Das Charakteristische eines Porträts kann eventuell in drei charakteristischen Punkten erfasst werden, dem kultischen Anspruch genügt das jedoch nicht. Deshalb also hat sich auch die römische Porträtkunst von derjenigen, die sich in allen anderen Gegenden der Welt entfaltet hat, stets grundlegend unterschieden: die naturalistische Identifikation war dort nicht die Erfüllung irgendeines natürlichen, sondern Teil eines kultischen Bedürfnisses.

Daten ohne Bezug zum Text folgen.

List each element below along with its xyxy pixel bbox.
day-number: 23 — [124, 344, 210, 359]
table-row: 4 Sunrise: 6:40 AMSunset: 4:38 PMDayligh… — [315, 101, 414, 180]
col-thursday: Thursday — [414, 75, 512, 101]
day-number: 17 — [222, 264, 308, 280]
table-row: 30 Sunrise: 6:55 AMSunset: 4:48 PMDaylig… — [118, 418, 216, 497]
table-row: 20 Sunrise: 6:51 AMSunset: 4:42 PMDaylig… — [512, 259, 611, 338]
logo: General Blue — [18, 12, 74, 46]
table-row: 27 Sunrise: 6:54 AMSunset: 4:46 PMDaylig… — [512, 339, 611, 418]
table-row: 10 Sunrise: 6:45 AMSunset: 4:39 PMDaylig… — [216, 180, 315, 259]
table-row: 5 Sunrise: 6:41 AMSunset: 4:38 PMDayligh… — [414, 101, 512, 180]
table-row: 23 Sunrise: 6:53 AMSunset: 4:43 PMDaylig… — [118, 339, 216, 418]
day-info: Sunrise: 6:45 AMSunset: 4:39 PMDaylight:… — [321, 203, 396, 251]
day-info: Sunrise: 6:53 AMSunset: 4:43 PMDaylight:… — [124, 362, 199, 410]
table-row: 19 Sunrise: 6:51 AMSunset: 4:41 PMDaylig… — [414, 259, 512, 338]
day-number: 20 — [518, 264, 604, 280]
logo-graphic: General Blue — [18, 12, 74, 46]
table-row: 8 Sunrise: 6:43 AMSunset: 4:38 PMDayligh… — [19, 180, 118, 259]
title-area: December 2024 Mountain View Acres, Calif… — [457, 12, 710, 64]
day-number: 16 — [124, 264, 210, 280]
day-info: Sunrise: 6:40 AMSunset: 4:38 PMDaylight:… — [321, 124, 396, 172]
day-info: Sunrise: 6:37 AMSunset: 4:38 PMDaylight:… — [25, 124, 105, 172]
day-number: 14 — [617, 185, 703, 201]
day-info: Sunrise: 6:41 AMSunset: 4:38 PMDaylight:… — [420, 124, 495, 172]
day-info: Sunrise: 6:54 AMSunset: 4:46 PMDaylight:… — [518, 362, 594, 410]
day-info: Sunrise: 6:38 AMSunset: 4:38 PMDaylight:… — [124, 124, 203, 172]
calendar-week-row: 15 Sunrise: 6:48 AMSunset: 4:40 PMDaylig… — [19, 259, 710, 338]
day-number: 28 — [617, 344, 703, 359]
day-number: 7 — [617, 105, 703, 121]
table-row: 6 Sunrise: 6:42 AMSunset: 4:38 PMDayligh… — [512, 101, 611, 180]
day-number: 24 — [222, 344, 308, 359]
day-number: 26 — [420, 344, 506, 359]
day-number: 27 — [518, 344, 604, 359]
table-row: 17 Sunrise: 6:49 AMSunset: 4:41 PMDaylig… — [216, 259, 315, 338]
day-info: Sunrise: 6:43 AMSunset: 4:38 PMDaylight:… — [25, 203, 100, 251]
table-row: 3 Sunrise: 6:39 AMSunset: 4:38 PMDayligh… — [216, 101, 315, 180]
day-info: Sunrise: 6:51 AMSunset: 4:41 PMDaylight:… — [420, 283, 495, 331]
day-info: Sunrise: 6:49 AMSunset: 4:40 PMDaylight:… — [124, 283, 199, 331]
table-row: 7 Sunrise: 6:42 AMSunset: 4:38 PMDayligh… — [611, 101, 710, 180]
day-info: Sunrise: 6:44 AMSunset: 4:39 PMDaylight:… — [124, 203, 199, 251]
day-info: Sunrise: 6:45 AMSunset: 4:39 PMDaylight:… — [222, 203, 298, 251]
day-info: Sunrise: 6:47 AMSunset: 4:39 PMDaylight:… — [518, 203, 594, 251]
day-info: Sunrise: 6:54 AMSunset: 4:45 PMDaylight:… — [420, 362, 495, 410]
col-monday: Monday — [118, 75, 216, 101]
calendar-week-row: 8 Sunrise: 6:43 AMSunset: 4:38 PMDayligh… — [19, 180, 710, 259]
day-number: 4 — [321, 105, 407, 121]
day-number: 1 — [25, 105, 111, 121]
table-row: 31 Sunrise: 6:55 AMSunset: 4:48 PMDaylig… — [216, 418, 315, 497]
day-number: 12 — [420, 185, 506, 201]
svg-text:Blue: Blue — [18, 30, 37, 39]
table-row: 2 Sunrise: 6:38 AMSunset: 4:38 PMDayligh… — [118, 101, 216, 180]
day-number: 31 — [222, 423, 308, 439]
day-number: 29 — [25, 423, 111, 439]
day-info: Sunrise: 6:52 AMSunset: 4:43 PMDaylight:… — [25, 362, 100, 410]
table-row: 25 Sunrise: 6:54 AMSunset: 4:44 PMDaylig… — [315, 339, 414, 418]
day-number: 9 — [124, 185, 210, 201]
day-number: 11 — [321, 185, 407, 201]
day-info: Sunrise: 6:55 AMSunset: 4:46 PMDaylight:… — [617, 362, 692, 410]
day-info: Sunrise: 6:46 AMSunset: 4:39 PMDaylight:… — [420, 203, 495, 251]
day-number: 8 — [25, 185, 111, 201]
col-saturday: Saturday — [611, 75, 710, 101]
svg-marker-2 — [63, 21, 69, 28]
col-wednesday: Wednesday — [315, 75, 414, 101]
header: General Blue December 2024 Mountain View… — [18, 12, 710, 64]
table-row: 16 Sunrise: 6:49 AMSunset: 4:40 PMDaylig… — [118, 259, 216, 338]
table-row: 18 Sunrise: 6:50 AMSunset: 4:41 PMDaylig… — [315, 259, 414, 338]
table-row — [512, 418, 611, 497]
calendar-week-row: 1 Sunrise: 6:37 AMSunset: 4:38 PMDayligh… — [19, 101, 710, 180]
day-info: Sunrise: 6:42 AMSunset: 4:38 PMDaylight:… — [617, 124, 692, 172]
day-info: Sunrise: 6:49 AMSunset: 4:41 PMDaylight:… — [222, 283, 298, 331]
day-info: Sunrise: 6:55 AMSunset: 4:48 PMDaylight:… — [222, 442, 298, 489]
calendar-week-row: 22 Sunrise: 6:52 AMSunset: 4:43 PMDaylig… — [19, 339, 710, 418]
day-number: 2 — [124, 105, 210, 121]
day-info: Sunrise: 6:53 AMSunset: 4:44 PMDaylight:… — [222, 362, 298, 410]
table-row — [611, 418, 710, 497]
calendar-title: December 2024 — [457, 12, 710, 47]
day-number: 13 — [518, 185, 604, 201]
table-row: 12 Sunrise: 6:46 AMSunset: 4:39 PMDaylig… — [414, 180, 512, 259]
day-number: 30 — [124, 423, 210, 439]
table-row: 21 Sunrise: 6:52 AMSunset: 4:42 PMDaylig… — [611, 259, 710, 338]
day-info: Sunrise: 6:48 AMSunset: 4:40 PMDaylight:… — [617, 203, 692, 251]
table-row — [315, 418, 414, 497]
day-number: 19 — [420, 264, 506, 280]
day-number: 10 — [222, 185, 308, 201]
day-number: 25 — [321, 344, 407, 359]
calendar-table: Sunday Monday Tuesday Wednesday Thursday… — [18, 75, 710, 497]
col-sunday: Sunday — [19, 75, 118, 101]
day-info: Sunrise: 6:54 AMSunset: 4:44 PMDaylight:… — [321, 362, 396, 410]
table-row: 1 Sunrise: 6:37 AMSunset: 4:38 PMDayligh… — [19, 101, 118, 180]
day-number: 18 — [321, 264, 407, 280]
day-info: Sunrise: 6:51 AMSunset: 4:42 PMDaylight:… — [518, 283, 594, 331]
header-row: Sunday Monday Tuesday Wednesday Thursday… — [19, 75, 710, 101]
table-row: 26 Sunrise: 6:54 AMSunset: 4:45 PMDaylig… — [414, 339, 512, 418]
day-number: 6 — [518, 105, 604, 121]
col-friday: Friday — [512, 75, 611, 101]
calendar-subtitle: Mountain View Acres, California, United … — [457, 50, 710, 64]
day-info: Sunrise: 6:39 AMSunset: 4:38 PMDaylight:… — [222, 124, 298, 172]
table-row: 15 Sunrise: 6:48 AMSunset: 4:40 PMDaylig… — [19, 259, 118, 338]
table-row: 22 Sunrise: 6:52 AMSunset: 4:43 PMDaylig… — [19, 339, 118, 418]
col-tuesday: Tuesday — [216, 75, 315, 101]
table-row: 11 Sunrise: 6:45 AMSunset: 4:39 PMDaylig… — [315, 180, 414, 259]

Am liebsten hätte man abgehauene Köpfe gezeigt.

Meine Auffassung des Porträts entsprach also nicht der des römischen Porträts, sondern ich war bestrebt, mich eher auf die charakteristischen Züge zu beschränken. Das bedeutet nicht, dass sie in einem Profil sichtbar werden müssen, es kommt auch vor, dass meinetwegen die Haarfülle charakteristisch ist. Ein Beispiel dafür ist das Porträt der Ehefrau eines Freundes, das sich hier befindet. Die Dame hat es nicht gern gesehen, im Gegenteil, sie empörte sich darüber: ich wollte nämlich in dem Porträt Charakteristika ihrer Persönlichkeit andeuten, wie beispielsweise ihre Verschlossenheit gegenüber Menschen. Um hierauf hinzuweisen, habe ich mich bemüht, ihr den Charakter einer ägyptischen Porträt-Skulptur zu verleihen. Zum Beispiel das Porträt Nofretetes oder das 80 cm große Figürchen der Herzogin im Louvre. Also, diese sehr auf Distanz bedachte Strenge ist auch bei ihr vorhanden, und sie hat das auch gespürt, aber sie dachte, es entspreche nicht ihrem Wesen, obschon es sehr wohl so war. Das stellte sich später auch bei der Reaktion von Besuchern heraus. Nun, auch das ist ein Porträt.